Mark_Robson said:
As a keen cyclist and parent I am dismayed by some of the attitudes portrayed in this thread.
As a keen cyclist and parent I am dismayed by some of the attitudes portrayed in this thread.
I have always insisted that my children wear a helmet when cycling,
Fine. I have no say in how you treat your children.
to me it's no different to wearing a seatbelt in a car.
To me it is.
If one of my children were to sustain a brain injury due to cycling without a helmet then I would never forgive myself.
Your child does not sustain a brain injury by not wearing a helmet. Your child sustains a brain injury due to the impact of the pavement or a car's bonnet on their heads. This is the cause. The question you mean to ask is "will the wearing of a helmet reduce the risk of a head injury?", a question that is still to be settled conclusively. Would you 'forgive yourself' if your child sustained a serious head injury while wearing a helmet? Emotion is not evidence.
Surely people must realise that there is a very good chance of receiving a head injury if you come off a bike at speed?
I don't realise it. Evidence would be nice. Supposing this is true, then I am at more risk than my child, as she can only cycle very, very slowly.
If a helmet can minimise that injury......
An assumption. Peer-reviewed evidence please.
As an adult its up to the individual to decide whether they wish to wear a helmet or not but IMO the law should protect children from unnecessary risk and I would be in favour of a law that made it compulsory for under sixteen's to wear a helmet.
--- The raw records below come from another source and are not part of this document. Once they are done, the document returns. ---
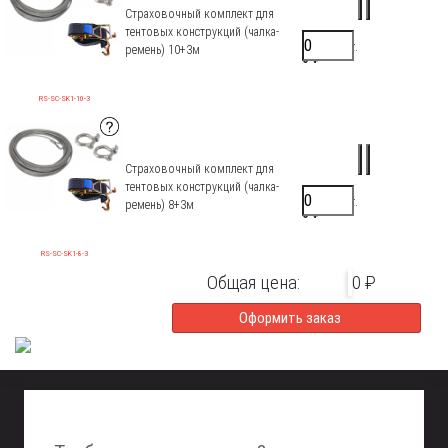
Страховочный комплект для
тентовых конструкций (чалка-
6500 ₽/шт.
ремень) 10+3м
0 ₽
RS-SC-SK1-10-3
Страховочный комплект для
тентовых конструкций (чалка-
6000 ₽/шт.
ремень) 8+3м
0 ₽
RS-SC-SK1-8-3
Общая цена:
0 ₽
I'm glad you've not mentioned cycling here, because if you take that view then we should make children wear helmets when a helmet can reduce risk, and that children suffer head injuries from causes other than cycling, the we should make children wear helmets whenever there is any risk of a head injury. As there is always a risk of head injury (think wobbly vase on shelf), then we should make children wear helmets at all times. I repeat my link.....
http://www.thudguard.com/
I do hope you've put in an order.
You've used the phrase 'unnecessary risk'. What is a 'unnecessary risk'? Driving your child in a car is a risk, but is it necessary or unnecessary? Could you have walked? Trick question! Walking is more risky than driving and cycling per mile. Should you just have stayed at home? Should they have worn a helmet while walking? Really, there is no such thing as necessary or unnecessary risk, even for children. There's always a trade of risk vs benefit. I don't do base jumping or potholing because its high-risk and I see little benefit. Its an extreme example, but consciously or sub-consciously we perform risk assessments many times a day. So do our children.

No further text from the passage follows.